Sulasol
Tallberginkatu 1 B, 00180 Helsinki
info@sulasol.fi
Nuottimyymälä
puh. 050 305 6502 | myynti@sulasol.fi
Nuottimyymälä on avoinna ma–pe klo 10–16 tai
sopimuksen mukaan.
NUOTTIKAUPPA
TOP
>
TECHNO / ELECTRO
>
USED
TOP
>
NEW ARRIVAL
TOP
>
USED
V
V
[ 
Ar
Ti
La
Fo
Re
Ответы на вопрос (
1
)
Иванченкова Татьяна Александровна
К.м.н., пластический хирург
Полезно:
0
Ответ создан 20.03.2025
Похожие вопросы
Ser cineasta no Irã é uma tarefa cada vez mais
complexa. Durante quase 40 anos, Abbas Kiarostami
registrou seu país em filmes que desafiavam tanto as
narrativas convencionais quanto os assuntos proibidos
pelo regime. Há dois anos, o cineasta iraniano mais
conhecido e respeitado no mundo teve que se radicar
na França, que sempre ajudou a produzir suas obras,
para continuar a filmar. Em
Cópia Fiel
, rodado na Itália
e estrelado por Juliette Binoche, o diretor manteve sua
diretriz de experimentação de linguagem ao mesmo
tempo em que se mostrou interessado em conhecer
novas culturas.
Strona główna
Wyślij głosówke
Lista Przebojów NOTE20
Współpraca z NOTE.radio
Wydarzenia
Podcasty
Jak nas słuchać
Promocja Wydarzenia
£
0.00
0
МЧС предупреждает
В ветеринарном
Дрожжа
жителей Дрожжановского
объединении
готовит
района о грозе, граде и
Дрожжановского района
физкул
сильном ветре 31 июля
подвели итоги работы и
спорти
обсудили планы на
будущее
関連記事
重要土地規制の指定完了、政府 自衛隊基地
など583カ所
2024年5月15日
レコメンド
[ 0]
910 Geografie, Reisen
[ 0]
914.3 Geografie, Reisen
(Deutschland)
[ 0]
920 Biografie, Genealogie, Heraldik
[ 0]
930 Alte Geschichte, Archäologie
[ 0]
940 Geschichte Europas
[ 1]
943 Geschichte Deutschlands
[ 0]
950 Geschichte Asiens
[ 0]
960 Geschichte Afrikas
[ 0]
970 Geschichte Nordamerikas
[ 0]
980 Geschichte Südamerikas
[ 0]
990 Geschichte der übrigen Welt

§ §

Reprint the complete listing exactly.

RESPONSE AREA
Sulasol
Tallberginkatu 1 B, 00180 Helsinki
info@sulasol.fi
Nuottimyymälä
puh. 050 305 6502 | myynti@sulasol.fi
Nuottimyymälä on avoinna ma–pe klo 10–16 tai
sopimuksen mukaan.
NUOTTIKAUPPA
TOP
>
TECHNO / ELECTRO
>
USED
TOP
>
NEW ARRIVAL
TOP
>
USED
V
V
[ 
Ar
Ti
La
Fo
Re
Ответы на вопрос (
1
)
Иванченкова Татьяна Александровна
К.м.н., пластический хирург
Полезно:
0
Ответ создан 20.03.2025
Похожие вопросы
Ser cineasta no Irã é uma tarefa cada vez mais
complexa. Durante quase 40 anos, Abbas Kiarostami
registrou seu país em filmes que desafiavam tanto as
narrativas convencionais quanto os assuntos proibidos
pelo regime. Há dois anos, o cineasta iraniano mais
conhecido e respeitado no mundo teve que se radicar
na França, que sempre ajudou a produzir suas obras,
para continuar a filmar. Em
Cópia Fiel
, rodado na Itália
e estrelado por Juliette Binoche, o diretor manteve sua
diretriz de experimentação de linguagem ao mesmo
tempo em que se mostrou interessado em conhecer
novas culturas.
Strona główna
Wyślij głosówke
Lista Przebojów NOTE20
Współpraca z NOTE.radio
Wydarzenia
Podcasty
Jak nas słuchać
Promocja Wydarzenia
£
0.00
0
МЧС предупреждает
В ветеринарном
Дрожжа
жителей Дрожжановского
объединении
готовит
района о грозе, граде и
Дрожжановского района
физкул
сильном ветре 31 июля
подвели итоги работы и
спорти
обсудили планы на
будущее
関連記事
重要土地規制の指定完了、政府 自衛隊基地
など583カ所
2024年5月15日
レコメンド
[ 0]
910 Geografie, Reisen
[ 0]
914.3 Geografie, Reisen
(Deutschland)
[ 0]
920 Biografie, Genealogie, Heraldik
[ 0]
930 Alte Geschichte, Archäologie
[ 0]
940 Geschichte Europas
[ 1]
943 Geschichte Deutschlands
[ 0]
950 Geschichte Asiens
[ 0]
960 Geschichte Afrikas
[ 0]
970 Geschichte Nordamerikas
[ 0]
980 Geschichte Südamerikas
[ 0]
990 Geschichte der übrigen Welt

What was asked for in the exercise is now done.